Pourtant, ces espaces inconnus, prometteurs parfois d’une liberté nouvelle presque insolente, peuvent rapidement retrouver la lourdeur de la normalisation. François-Bernard Huygue démontre que le cyberespace devient hybride à l’espace physique terrestre que nous connaissons, et qu’il est de plus en plus raccroché au territoire par les normes qui visent à le contrôler. L’espace lisse qu’il représentait à ses débuts se « strie » donc de plus en plus.
Jacques Lafaye et Bruno Sainjon, quant à eux, présentent les technologies capables de remettre en cause une suprématie spatiale de plus en plus nécessaire, tandis que Jean-François Clervoy nous parle d’un renouveau des programmes d’exploration de l’espace, au travers de l’historique de la conquête spatiale et de sa propre expérience en la matière, montrant cette nécessité humaine de conquérir un espace nouveau. En écho, dans l’analyse de la notion de frontière américaine par Jean Michelin : « Une fois l’espace continental intégralement conquis, la frontière s’est déplacée dans le champ immatériel. » La frontière tout comme les manœuvres offensives, selon Régis Bismuth, qui montre à quel point l’espace juridique est aujourd’hui le lieu d’une logique conflictuelle pour imposer par le droit une volonté politique. Un espace immatériel qui, peut-être plus que tout autre, permet la continuation de la guerre par d’autres moyens.
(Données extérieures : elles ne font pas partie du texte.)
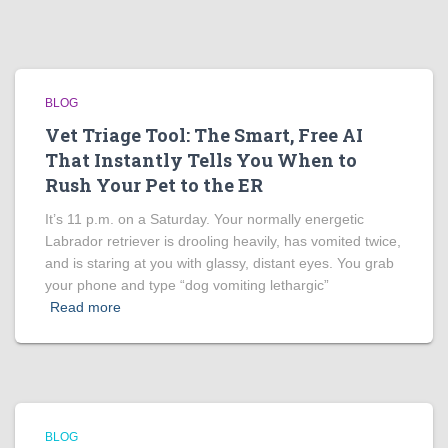
BLOG
Vet Triage Tool: The Smart, Free AI
That Instantly Tells You When to
Rush Your Pet to the ER
It’s 11 p.m. on a Saturday. Your normally energetic
Labrador retriever is drooling heavily, has vomited twice,
and is staring at you with glassy, distant eyes. You grab
your phone and type “dog vomiting lethargic”
Read more
BLOG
On peut d’ailleurs se demander ce que devient le visage de la guerre dans tous ces espaces nouveaux. Patrick Charaix en propose une vision transformée par l’espace extra-atmosphérique et par les drones, dans sa « bataille de demain », tandis que Laurent Luisetti analyse les opérations dans l’espace urbain, qui « se déploie dans de multiples dimensions qui agissent comme des calques se superposant aux infrastructures pour créer un environnement aux contours évanescents ». Un «réseau d’espaces», comme l’explique Éric Letonturier, pour qui « le réseau sert la connaissance du territoire et pourvoit bientôt à son équipement au moyen de multiples ouvrages que le génie civil impose ». Une cristallisation de pratiquement tous les espaces en un seul volume de combat très confiné, qui implique pour le combattant urbain, voire simplement pour le citoyen d’une ville en temps de paix, une nécessaire capacité à percevoir ces différents « calques » et à se repérer dans cet imbroglio d’espaces.
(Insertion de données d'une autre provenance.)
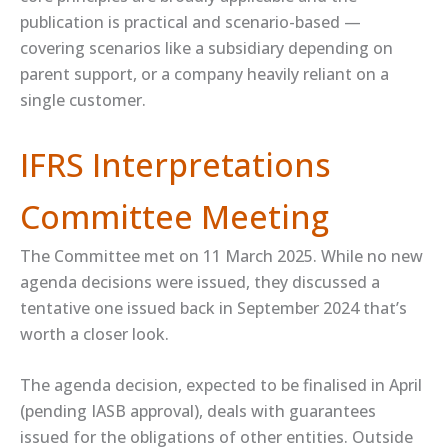
publication is practical and scenario-based —
covering scenarios like a subsidiary depending on
parent support, or a company heavily reliant on a
single customer.
IFRS Interpretations
Committee Meeting
The Committee met on 11 March 2025. While no new
agenda decisions were issued, they discussed a
tentative one issued back in September 2024 that’s
worth a closer look.
The agenda decision, expected to be finalised in April
(pending IASB approval), deals with guarantees
issued for the obligations of other entities. Outside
Cette perception des espaces est-elle seulement possible pour l’homme par nature ? Anne-Emmanuelle Priot, Laurence Havé et Marine Taffou présentent le champ des possibles en la matière, malgré l’incertitude de certains milieux et grâce à l’expérience motrice de l’être humain. Mais certains espaces nécessitent une technologie particulière pour être maîtrisés, une technologie qui permet de « fusionner » des espaces jusqu’alors séparés. C’est ainsi que le monde sous-marin peut être conquis, à condition de s’adapter à un mode de perception totalement nouveau, comme l’explique Axel Roche.
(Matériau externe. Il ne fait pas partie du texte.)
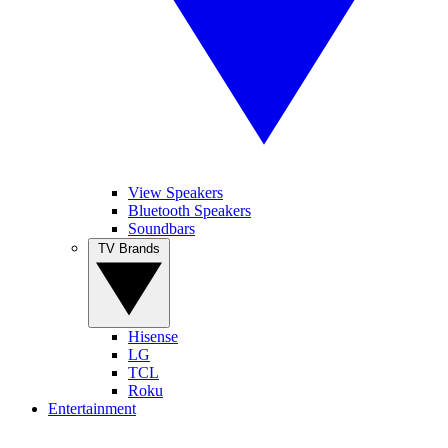
View Speakers
Bluetooth Speakers
Soundbars
TV Brands
Hisense
LG
TCL
Roku
Entertainment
Perception, conquête, occupation, normalisation, pour finalement arriver au conflit. Mais celui-ci prendra-t-il la forme des guerres que nous connaissons lorsqu’il sera question d’espaces nouveaux, ou s’agira-t-il avant tout d’un conflit de l’homme « en lui-même et avec sa propre humanité », comme le pense l’abbé Cédric Burgun ? Une question qui ne trouvera sa réponse qu’à la croisée des espaces et de la dimension temporelle.